10 Battle-Tested Claude Code Practices (From a 20K-Star GitHub Repo)

10 Battle-Tested Claude Code Practices (From a 20K-Star GitHub Repo)

A GitHub repository called "claude-code-best-practice" hit 20,000 stars on GitHub Trending this week, and a developer named Evan Dong distilled its top ten practices into a hands-on post verified against production workflows. The most immediately actionable: keep your CLAUDE.md file under 60 lines. It sounds arbitrary, but the reasoning is concrete — frontier LLMs reliably follow roughly 150 to 200 instructions, and Claude Code's own system prompt already consumes about 50 of that budget. If your CLAUDE.md is sprawling, the instructions toward the end are effectively invisible. The fix is to split overflow rules into .claude/rules/ files loaded on demand, and to wrap your most critical constraints in XML tags to improve parsing reliability.
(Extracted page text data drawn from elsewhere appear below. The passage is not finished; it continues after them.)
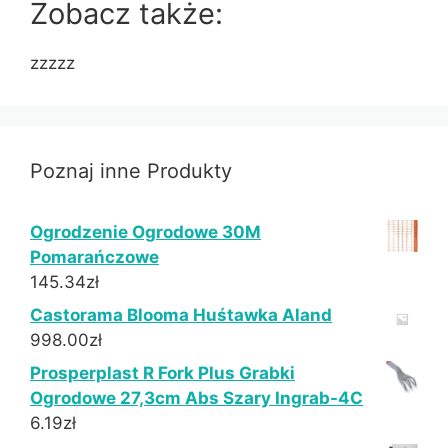
Zobacz także:
zzzzz
Poznaj inne Produkty
Ogrodzenie Ogrodowe 30M
Pomarańczowe
145.34
zł
Castorama Blooma Huśtawka Aland
998.00
zł
Prosperplast R Fork Plus Grabki
Ogrodowe 27,3cm Abs Szary Ingrab-4C
6.19
zł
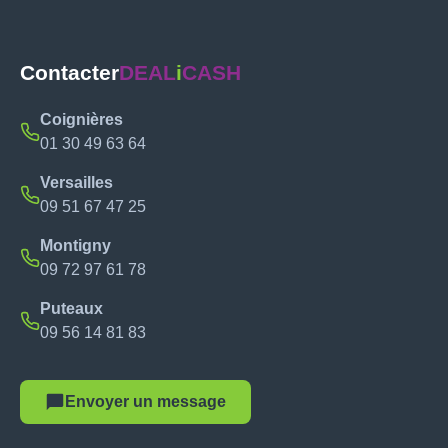
Contacter
DEAL
i
CASH
Coignières
01 30 49 63 64
Versailles
09 51 67 47 25
Montigny
09 72 97 61 78
Puteaux
09 56 14 81 83
Envoyer un message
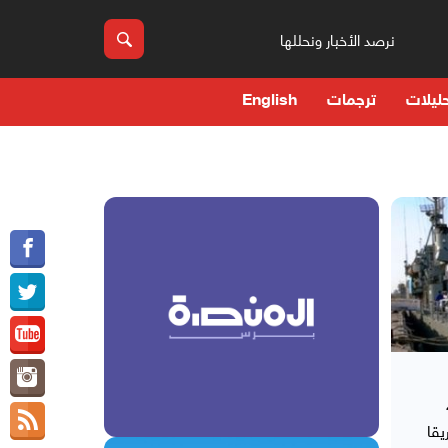
نرصد الأخبار ونحللها
ليلات
ترجمات
English
قفت 4
يقا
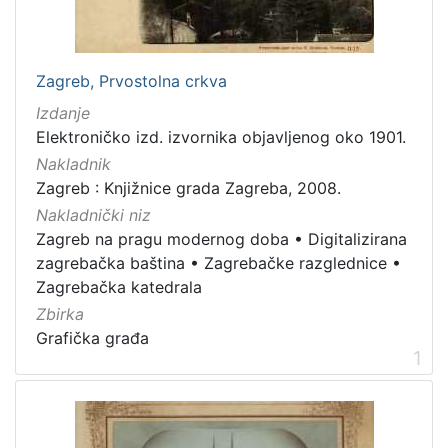
Nakladnička
cjelina
Zagrebačka katedrala
2
Zagreb, Prvostolna crkva
Zagreb na pragu modernog doba
2
Izdanje
Digitalizirana zagrebačka baština
2
Elektroničko izd. izvornika objavljenog oko 1901.
Zagrebačke fotografije
1
Nakladnik
Zagreb : Knjižnice grada Zagreba, 2008.
Zagrebačke razglednice
1
Nakladnički niz
Zagreb na pragu modernog doba
•
Digitalizirana
zagrebačka baština
•
Zagrebačke razglednice
•
[
Zagrebačka katedrala
5
Zbirka
]
Grafička građa
Prava
1
Javno dobro
2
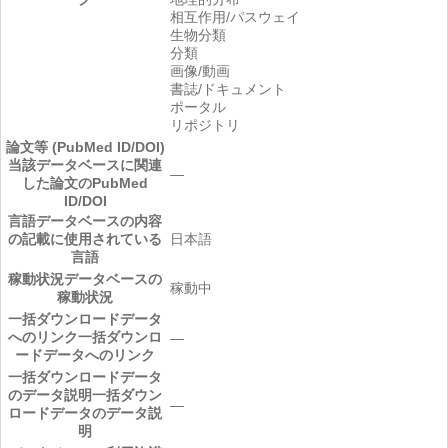
相互作用/パスウェイ
生物分類
分類
画像/動画
書誌/ドキュメント
ポータル
リポジトリ
論文等 (PubMed ID/DOI)
当該データベースに関連
―
した論文のPubMed
ID/DOI
言語
データベースの内容
の記載に使用されている
日本語
言語
稼動状況
データベースの
稼動中
稼動状況
一括ダウンロードデータ
へのリンク
一括ダウンロ
―
ードデータへのリンク
一括ダウンロードデータ
のデータ説明
一括ダウン
―
ロードデータのデータ説
明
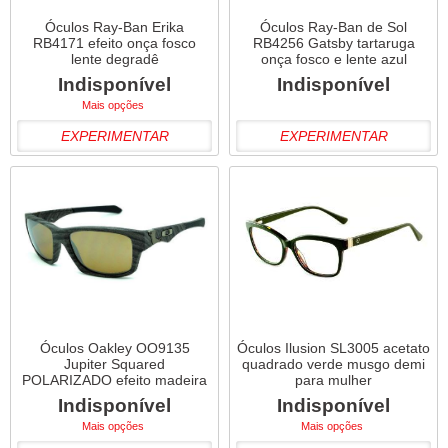
Óculos Ray-Ban Erika
Óculos Ray-Ban de Sol
RB4171 efeito onça fosco
RB4256 Gatsby tartaruga
lente degradê
onça fosco e lente azul
Indisponível
Indisponível
Mais opções
EXPERIMENTAR
EXPERIMENTAR
Óculos Oakley OO9135
Óculos Ilusion SL3005 acetato
Jupiter Squared
quadrado verde musgo demi
POLARIZADO efeito madeira
para mulher
Indisponível
Indisponível
Mais opções
Mais opções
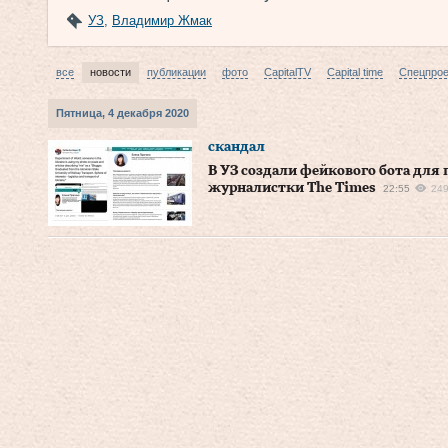
УЗ
,
Владимир Жмак
все
новости
публикации
фото
CapitalTV
Capital time
Спецпро
Пятница, 4 декабря 2020
скандал
В УЗ создали фейкового бота для
журналистки Тhe Times
22:55
24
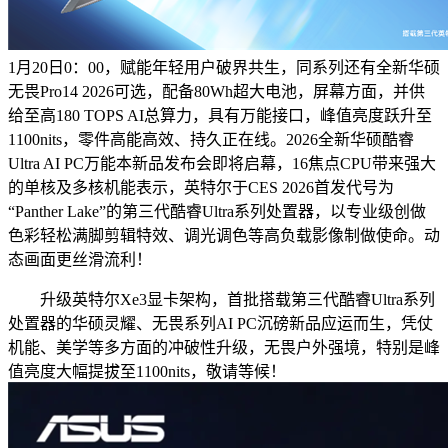
1月20日0：00，赋能年轻用户破界共生，同系列还有全新华硕
无畏Pro14 2026可选，配备80Wh超大电池，屏幕方面，并供
给至高180 TOPS AI总算力，具有万能接口，峰值亮度跃升至
1100nits，零件高能高效、持久正在线。2026全新华硕酷睿
Ultra AI PC万能本新品发布会即将启幕，16焦点CPU带来强大
的单核及多核机能表示，英特尔于CES 2026首发代号为
“Panther Lake”的第三代酷睿Ultra系列处置器，以专业级创做
色彩轻松满脚剪辑特效、调光调色等高负载影像制做使命。动
态画面更丝滑流利！
升级英特尔Xe3显卡架构，首批搭载第三代酷睿Ultra系列
处置器的华硕灵耀、无畏系列AI PC沉磅新品应运而生，凭仗
机能、美学等多方面的冲破性升级，无畏户外强境，特别是峰
值亮度大幅提拔至1100nits，敬请等候！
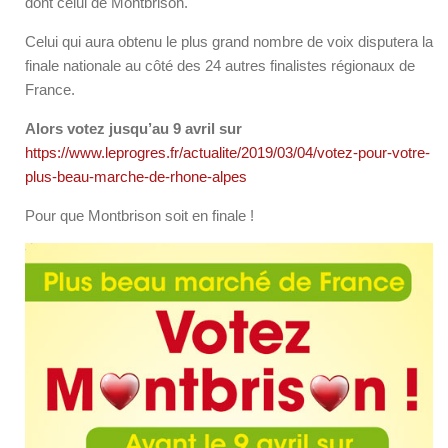
dont celui de Montbrison.
Celui qui aura obtenu le plus grand nombre de voix disputera la
finale nationale au côté des 24 autres finalistes régionaux de
France.
Alors votez jusqu’au 9 avril sur
https://www.leprogres.fr/actualite/2019/03/04/votez-pour-votre-
plus-beau-marche-de-rhone-alpes
Pour que Montbrison soit en finale !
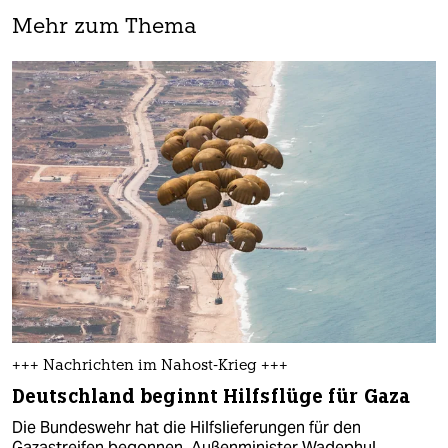
Mehr zum Thema
+++ Nachrichten im Nahost-Krieg +++
Deutschland beginnt Hilfsflüge für Gaza
Die Bundeswehr hat die Hilfslieferungen für den
Gazastreifen begonnen. Außenminister Wadephul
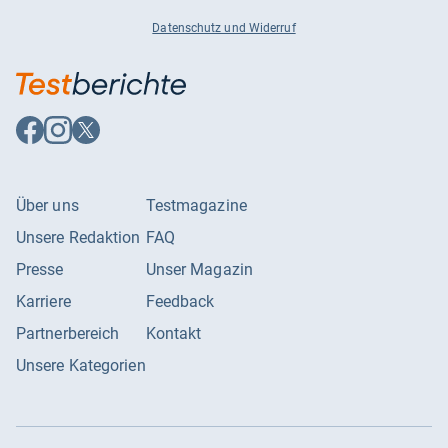
Datenschutz und Widerruf
Auf
Auf
Auf
Facebook
Instagram
X
folgen
folgen
folgen
Über uns
Testmagazine
Unsere Redaktion
FAQ
Presse
Unser Magazin
Karriere
Feedback
Partnerbereich
Kontakt
Unsere Kategorien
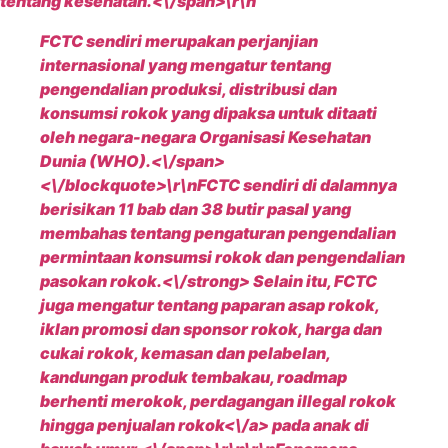
tentang kesehatan.<\/span>\r\n
FCTC sendiri merupakan perjanjian
internasional yang mengatur tentang
pengendalian produksi, distribusi dan
konsumsi rokok yang dipaksa untuk ditaati
oleh negara-negara Organisasi Kesehatan
Dunia (WHO).<\/span>
<\/blockquote>\r\n
FCTC sendiri di dalamnya
berisikan 11 bab dan 38 butir pasal yang
membahas tentang pengaturan pengendalian
permintaan konsumsi rokok dan pengendalian
pasokan rokok.<\/strong> Selain itu, FCTC
juga mengatur tentang paparan asap rokok,
iklan promosi dan sponsor rokok, harga dan
cukai rokok, kemasan dan pelabelan,
kandungan produk tembakau, roadmap
berhenti merokok, perdagangan illegal rokok
hingga penjualan
rokok<\/a> pada anak di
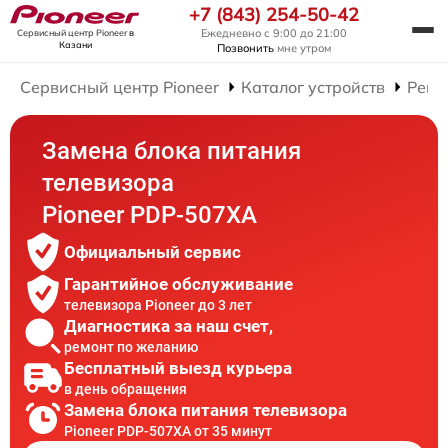
+7 (843) 254-50-42
Ежедневно с 9:00 до 21:00
Сервисный центр Pioneer
в
Казани
Позвонить
мне утром
Сервисный центр Pioneer
Каталог устройств
Ремо
Замена блока питания
телевизора
Pioneer PDP-507XA
Официальный сервис
Гарантийное обслуживание
телевизора Pioneer до 3 лет
Диагностика за наш счет,
ремонт по желанию
Бесплатный выезд курьера
в день обращения
Замена блока питания телевизора
Pioneer PDP-507XA от 35 минут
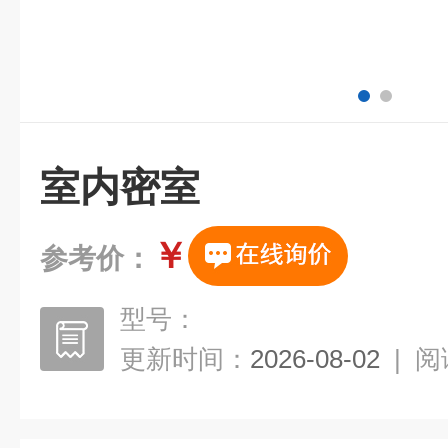
室内密室
￥
参考价：
型号：
更新时间：
2026-08-02
|
阅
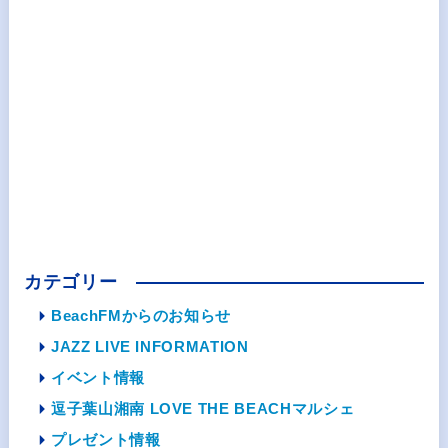
カテゴリー
BeachFMからのお知らせ
JAZZ LIVE INFORMATION
イベント情報
逗子葉山湘南 LOVE THE BEACHマルシェ
プレゼント情報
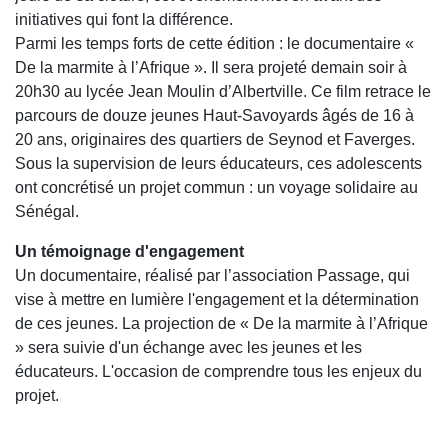
initiatives qui font la différence.
Parmi les temps forts de cette édition : le documentaire «
De la marmite à l’Afrique ». Il sera projeté demain soir à
20h30 au lycée Jean Moulin d’Albertville. Ce film retrace le
parcours de douze jeunes Haut-Savoyards âgés de 16 à
20 ans, originaires des quartiers de Seynod et Faverges.
Sous la supervision de leurs éducateurs, ces adolescents
ont concrétisé un projet commun : un voyage solidaire au
Sénégal.
Un témoignage d'engagement
Un documentaire, réalisé par l’association Passage, qui
vise à mettre en lumière l'engagement et la détermination
de ces jeunes. La projection de « De la marmite à l’Afrique
» sera suivie d'un échange avec les jeunes et les
éducateurs. L'occasion de comprendre tous les enjeux du
projet.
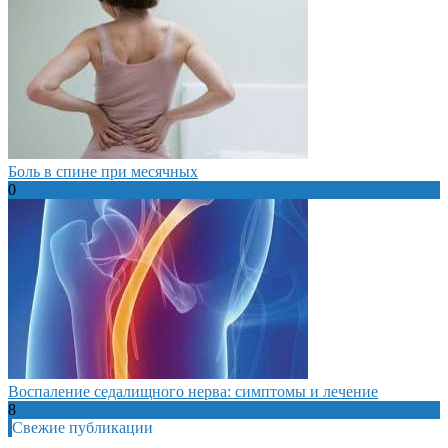
Боль в спине при месячных
0
Воспаление седалищного нерва: симптомы и лечение
8
Свежие публикации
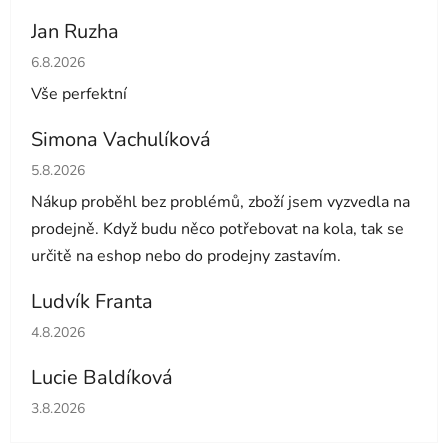
Jan Ruzha
Hodnocení obchodu je 5 z 5 hvězdiček.
6.8.2026
Vše perfektní
Simona Vachulíková
Hodnocení obchodu je 5 z 5 hvězdiček.
5.8.2026
Nákup proběhl bez problémů, zboží jsem vyzvedla na
prodejně. Když budu něco potřebovat na kola, tak se
určitě na eshop nebo do prodejny zastavím.
Ludvík Franta
Hodnocení obchodu je 5 z 5 hvězdiček.
4.8.2026
Lucie Baldíková
Hodnocení obchodu je 5 z 5 hvězdiček.
3.8.2026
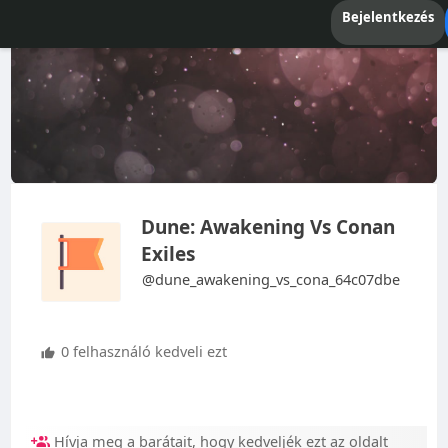
Bejelentkezés
Dune: Awakening Vs Conan
Exiles
@dune_awakening_vs_cona_64c07dbe
0 felhasználó kedveli ezt
Hívja meg a barátait, hogy kedveljék ezt az oldalt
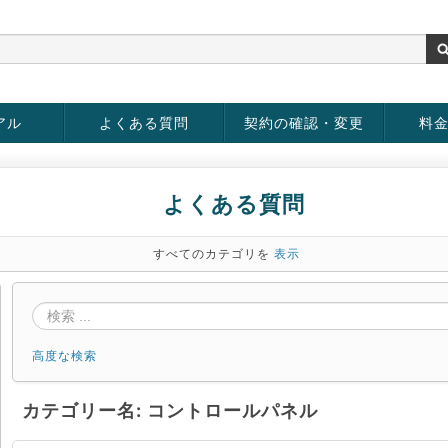
アル
よくある質問
契約の確認・変更
料
お客様情報の変更
パスワードの変更
お支払い方法の変更
サービスの解約
サービ
お支払
よくある質問
すべてのカテゴリを
表示
高度な検索
カテゴリー名: コントロールパネル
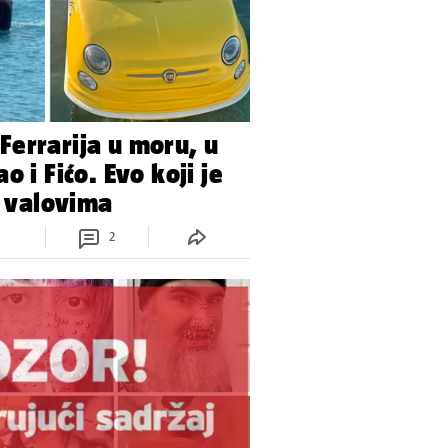
errarija u moru, u
o i Fićo. Evo koji je
a valovima
2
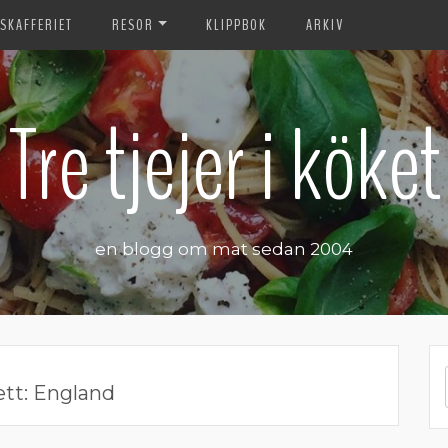
SKAFFERIET
RESOR
KLIPPBOK
ARKIV
Tre tjejer i köket
en blogg om mat sedan 2004
ett:
England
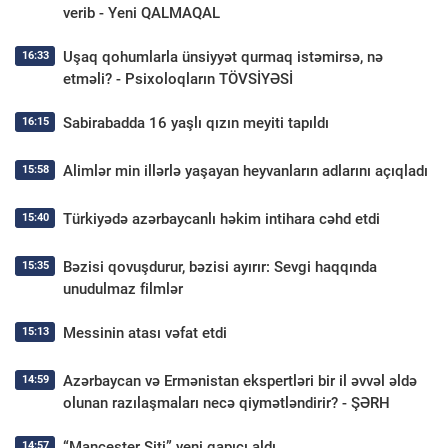
verib - Yeni QALMAQAL
Uşaq qohumlarla ünsiyyət qurmaq istəmirsə, nə
16:33
etməli? - Psixoloqların TÖVSİYƏSİ
Sabirabadda 16 yaşlı qızın meyiti tapıldı
16:15
Alimlər min illərlə yaşayan heyvanların adlarını açıqladı
15:58
Türkiyədə azərbaycanlı həkim intihara cəhd etdi
15:40
Bəzisi qovuşdurur, bəzisi ayırır: Sevgi haqqında
15:35
unudulmaz filmlər
Messinin atası vəfat etdi
15:13
Azərbaycan və Ermənistan ekspertləri bir il əvvəl əldə
14:59
olunan razılaşmaları necə qiymətləndirir? - ŞƏRH
“Mançester Siti” yeni qapıçı aldı
14:57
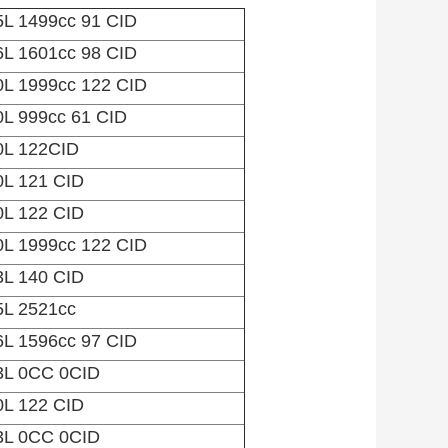
5L 1499cc 91 CID
6L 1601cc 98 CID
0L 1999cc 122 CID
0L 999cc 61 CID
0L 122CID
0L 121 CID
0L 122 CID
0L 1999cc 122 CID
3L 140 CID
5L 2521cc
6L 1596cc 97 CID
3L 0CC 0CID
0L 122 CID
3L 0CC 0CID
Two other practices stand out as genuinely underused. The AskUserQuestion interview pattern involves asking Claude to interview you about a complex feature before writing a single line of code — then starting a completely fresh session for execution. The interview context is useful for requirements gathering but it clutters the execution context, and a clean session produces measurably better output. The second is proactive use of Plan Mode: Shift+Tab twice puts Claude into a research-only mode where it explores the codebase and surfaces a plan without touching any files. Most users skip this step and pay for it in revisions later.

The 60-line CLAUDE.md constraint is backed by Boris Cherny, Head of Claude Code at Anthropic, in his own public guidance. That it's still being violated by most users — and that violating it doesn't produce obvious errors — makes it one of the more important invisible failure modes in the ecosystem right now. If your Claude Code sessions have been producing inconsistent results on complex tasks, checking your CLAUDE.md length is a faster diagnostic step than most developers realize.